Эта несдержанная похвала, за которую впоследствии немало упрекали Цицерона, тем не менее вполне понятна, и, что бы ни говорили политики, то увлечение, какое испытывали по отношению к Цезарю в то время столько честных и умных людей, вполне естественно, тем более что безграничное восхищение, с каким встречались его победы, объяснялось не столько их значительностью, сколько необходимостью. Правда, для будущего эти победы и могли быть чреваты опасностями, но для данного момента они были необходимы. Впоследствии они привели к уничтожению свободы Рима, но в это время они обеспечили самое его существование[74]. То, что ускользало вследствие предубеждений и опасений, к тому же вполне законных, от глаз подозрительной аристократии, угадывалось патриотическим инстинктом народа. Он хотя смутно, но понимал все те опасности, какие могли прийти вскоре из Галлии, если не поспешить завоевать ее. Правда, бояться надо было не галлов, так как у них уже начался упадок и они не думали более о завоеваниях, бояться надо было германцев. Дион глубоко не прав, утверждая, что Цезарь затевал войны зря, ради одной лишь своей славы. Какую бы пользу он ни извлек из них, можно сказать одно, что он не столько сам вызвал их, сколько был на них вызван. Не Рим шел тогда на германцев, но германцы смело пошли на него. В тот момент, когда Цезарь был назначен проконсулом, Ариовист занял уже часть страны секванов[75] и хотел овладеть и остальною. Его сородичи, привлекаемые плодородием этих прекрасных стран, непрестанно переходили через Рейн, чтобы присоединиться к нему, и однажды их прибыло двадцать пять тысяч сразу. Что случилось бы с Италией, если бы, в то время как Рим терял свои силы во внутренних распрях, свевы и сикамбры[76] утвердились на Рейне и Альпах? Нашествие, предотвращенное за век перед этим Марием, начиналось снова; оно могло бы привести к падению Рима, как это и случилось четыре века спустя, если бы Цезарь не остановил его. Его слава в том, что он отбросил германцев за Рейн, как впоследствии задачей империи являлось удерживать их там, что ей удавалось в течение более трехсот лет.

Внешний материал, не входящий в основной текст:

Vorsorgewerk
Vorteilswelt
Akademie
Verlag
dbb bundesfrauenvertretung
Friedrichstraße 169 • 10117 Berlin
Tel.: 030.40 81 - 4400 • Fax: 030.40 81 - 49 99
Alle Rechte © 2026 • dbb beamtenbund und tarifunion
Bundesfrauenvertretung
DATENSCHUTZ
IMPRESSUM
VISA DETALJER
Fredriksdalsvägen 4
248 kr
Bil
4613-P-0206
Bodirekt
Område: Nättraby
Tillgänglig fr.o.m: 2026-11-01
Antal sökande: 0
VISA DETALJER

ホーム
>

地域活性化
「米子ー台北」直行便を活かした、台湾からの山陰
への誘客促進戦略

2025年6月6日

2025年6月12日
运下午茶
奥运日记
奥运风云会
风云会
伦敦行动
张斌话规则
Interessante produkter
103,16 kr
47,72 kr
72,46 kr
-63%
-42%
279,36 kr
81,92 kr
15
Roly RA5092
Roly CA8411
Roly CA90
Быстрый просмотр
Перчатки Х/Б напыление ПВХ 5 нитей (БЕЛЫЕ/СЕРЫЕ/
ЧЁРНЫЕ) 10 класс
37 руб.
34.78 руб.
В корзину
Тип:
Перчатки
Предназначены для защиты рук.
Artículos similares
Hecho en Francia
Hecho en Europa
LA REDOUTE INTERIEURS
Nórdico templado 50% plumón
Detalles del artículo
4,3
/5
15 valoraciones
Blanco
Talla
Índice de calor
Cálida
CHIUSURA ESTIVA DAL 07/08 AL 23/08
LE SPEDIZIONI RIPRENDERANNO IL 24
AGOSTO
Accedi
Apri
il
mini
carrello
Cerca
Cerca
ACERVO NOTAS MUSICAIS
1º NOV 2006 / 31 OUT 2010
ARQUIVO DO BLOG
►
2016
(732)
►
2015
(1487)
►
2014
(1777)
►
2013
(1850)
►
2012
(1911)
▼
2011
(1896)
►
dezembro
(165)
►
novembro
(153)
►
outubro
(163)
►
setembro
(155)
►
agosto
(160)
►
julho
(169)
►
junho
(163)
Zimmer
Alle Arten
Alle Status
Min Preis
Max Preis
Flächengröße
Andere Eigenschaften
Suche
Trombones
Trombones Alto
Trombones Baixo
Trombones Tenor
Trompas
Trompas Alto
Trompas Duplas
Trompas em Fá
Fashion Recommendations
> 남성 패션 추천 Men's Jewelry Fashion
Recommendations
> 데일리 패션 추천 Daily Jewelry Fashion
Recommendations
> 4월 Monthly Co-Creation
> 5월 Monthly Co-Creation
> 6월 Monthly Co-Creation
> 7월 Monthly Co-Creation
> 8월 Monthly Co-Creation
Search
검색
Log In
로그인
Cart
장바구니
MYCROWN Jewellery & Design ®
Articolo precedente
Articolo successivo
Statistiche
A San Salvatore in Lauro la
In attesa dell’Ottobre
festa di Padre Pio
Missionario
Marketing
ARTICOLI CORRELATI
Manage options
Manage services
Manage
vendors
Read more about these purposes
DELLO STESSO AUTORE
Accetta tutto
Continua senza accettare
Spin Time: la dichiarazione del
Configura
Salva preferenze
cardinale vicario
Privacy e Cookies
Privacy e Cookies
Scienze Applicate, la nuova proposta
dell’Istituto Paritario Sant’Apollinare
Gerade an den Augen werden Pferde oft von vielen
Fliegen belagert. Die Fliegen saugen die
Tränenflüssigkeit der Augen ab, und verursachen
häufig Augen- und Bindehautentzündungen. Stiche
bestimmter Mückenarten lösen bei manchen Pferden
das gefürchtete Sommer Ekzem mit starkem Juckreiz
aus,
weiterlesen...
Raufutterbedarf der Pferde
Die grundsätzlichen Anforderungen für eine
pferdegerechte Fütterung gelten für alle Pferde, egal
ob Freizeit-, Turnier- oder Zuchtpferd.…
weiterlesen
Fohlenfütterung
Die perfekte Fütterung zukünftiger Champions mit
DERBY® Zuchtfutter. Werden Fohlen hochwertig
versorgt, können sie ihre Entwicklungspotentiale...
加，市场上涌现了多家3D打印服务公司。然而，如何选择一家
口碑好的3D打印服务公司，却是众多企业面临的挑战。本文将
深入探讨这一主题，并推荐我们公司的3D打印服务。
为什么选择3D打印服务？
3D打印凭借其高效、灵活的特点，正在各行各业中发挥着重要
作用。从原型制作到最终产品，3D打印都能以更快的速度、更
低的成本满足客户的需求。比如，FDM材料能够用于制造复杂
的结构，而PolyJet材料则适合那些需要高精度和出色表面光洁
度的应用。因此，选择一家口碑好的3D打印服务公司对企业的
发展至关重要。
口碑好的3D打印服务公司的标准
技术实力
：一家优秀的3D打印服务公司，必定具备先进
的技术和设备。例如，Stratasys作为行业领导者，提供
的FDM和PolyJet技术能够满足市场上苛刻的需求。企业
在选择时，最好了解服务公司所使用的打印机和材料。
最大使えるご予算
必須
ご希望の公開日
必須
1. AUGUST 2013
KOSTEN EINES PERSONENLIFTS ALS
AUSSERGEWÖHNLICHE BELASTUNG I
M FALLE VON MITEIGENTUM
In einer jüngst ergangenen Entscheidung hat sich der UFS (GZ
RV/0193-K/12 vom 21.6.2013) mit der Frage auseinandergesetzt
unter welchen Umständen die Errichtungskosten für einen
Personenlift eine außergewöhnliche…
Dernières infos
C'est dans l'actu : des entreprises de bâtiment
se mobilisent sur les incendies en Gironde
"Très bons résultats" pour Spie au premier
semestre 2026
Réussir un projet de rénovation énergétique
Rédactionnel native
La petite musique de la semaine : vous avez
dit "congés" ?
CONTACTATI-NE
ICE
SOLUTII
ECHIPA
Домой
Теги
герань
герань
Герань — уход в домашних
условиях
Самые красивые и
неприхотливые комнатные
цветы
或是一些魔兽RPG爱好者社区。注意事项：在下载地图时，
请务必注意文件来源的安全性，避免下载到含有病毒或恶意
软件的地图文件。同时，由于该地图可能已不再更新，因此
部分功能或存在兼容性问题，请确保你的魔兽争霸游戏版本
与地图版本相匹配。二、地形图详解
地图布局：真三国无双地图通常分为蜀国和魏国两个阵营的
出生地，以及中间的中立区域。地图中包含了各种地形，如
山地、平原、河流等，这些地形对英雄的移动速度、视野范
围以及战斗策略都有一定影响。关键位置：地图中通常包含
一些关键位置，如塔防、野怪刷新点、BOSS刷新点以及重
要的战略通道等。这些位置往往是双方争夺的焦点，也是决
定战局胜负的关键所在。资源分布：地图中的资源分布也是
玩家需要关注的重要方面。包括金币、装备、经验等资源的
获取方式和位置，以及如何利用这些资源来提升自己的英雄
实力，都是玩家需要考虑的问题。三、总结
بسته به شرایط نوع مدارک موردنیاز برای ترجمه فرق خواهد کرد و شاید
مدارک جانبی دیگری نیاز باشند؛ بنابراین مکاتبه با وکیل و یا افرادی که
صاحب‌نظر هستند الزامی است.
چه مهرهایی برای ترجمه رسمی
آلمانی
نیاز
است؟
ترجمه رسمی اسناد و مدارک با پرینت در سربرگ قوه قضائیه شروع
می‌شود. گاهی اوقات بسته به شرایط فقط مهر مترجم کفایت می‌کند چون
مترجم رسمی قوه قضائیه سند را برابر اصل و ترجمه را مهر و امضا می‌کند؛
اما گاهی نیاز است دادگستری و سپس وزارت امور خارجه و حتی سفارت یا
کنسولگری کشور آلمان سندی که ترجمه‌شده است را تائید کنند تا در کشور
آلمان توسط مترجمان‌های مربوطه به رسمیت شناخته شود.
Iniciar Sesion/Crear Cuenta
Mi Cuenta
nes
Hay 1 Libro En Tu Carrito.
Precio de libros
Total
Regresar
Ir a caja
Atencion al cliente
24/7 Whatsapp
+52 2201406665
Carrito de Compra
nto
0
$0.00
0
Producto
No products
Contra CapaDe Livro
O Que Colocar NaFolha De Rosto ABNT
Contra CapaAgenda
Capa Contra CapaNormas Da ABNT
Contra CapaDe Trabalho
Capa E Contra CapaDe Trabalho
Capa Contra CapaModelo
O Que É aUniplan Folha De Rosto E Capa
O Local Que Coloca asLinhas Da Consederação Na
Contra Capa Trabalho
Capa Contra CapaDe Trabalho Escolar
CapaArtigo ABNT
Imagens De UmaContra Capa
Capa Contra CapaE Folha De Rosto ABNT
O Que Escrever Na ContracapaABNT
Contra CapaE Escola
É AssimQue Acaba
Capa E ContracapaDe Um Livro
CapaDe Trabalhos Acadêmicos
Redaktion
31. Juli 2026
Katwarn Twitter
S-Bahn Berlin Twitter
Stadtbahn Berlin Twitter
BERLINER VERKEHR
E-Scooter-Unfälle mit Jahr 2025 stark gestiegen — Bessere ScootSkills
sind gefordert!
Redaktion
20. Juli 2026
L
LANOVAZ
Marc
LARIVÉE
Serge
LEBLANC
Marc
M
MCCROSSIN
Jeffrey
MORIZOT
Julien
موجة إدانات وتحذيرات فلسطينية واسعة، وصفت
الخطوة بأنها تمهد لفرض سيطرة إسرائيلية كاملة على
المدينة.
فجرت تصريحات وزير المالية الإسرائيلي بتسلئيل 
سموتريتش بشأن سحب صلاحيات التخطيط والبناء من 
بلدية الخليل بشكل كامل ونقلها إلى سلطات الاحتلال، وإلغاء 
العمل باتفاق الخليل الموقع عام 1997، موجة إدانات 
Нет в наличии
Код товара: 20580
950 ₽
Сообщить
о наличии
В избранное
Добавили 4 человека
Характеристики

Но это было не единственное и не самое великое последствие побед Цезаря. Завоевав Галлию, он сделал ее совсем и навсегда римскою. Та чудесная быстрота, с которою Рим ассимилировал тогда галлов, может быть понята, лишь если знать, в каком состоянии они находились. Они не были уже вполне варварами, как германцы; надо заметить, что их победитель, хорошо их знавший, нигде не называет их так в своих Комментариях. У них были уже большие города, правильная система налогов, определенные религиозные верования, честолюбивая и могущественная аристократия и даже нечто вроде национального воспитания под руководством жрецов. Если эта невысокая культура не вполне просветила умы, то все же она по меньшей мере их пробудила. Галлы были доверчивы и любознательны, достаточно развиты, чтобы понимать, чего им недоставало, и достаточно свободны от предрассудков, чтобы отказываться от своих обычаев, если находили вместо них лучшие. С самого начала войны они удачно переняли римскую тактику, научились сооружать осадные машины и действовали ими с ловкостью, в которой сам Цезарь отдает им справедливость. Правда, они были еще грубы и неотесанны, если угодно, но уже совсем подготовлены к принятию высшей цивилизации, к которой инстинктивно стремились. Вот объяснение тому, почему они ее так легко усвоили. Они десять лет боролись против иностранного владычества, но не оказали ни малейшего сопротивления при усвоении чужого языка и обычаев. Можно сказать, что Галлия была похожа на плодородную почву, сожженную солнцем и жадно впитывающую в себя первые капли дождя; она так глубоко пропиталась римской цивилизацией, которой она жаждала, не зная ее, что и доселе, после стольких веков и несмотря на столько переворотов, она не совсем утратила ее следы, и это — единственная вещь, уцелевшая доныне в этом крае, где все меняется. Таким образом, Цезарь не только присоединил к владениям Рима несколько новых земель, он сделал ему подарок более ценный и полезный: он приобрел для него целый умный народ, почти тотчас же по покорении усвоивший римскую цивилизацию; народ этот, сделавшись римским столько же по сердцу, сколько и по языку, соединяя свои интересы с интересами новой родины, поступая в ее легионы для ее защиты и отдаваясь с замечательным воодушевлением и талантом изучению искусства и литературы для ее прославления, должен был на долгое время омолодить эту одряхлевшую империю и вернуть ей ее силу.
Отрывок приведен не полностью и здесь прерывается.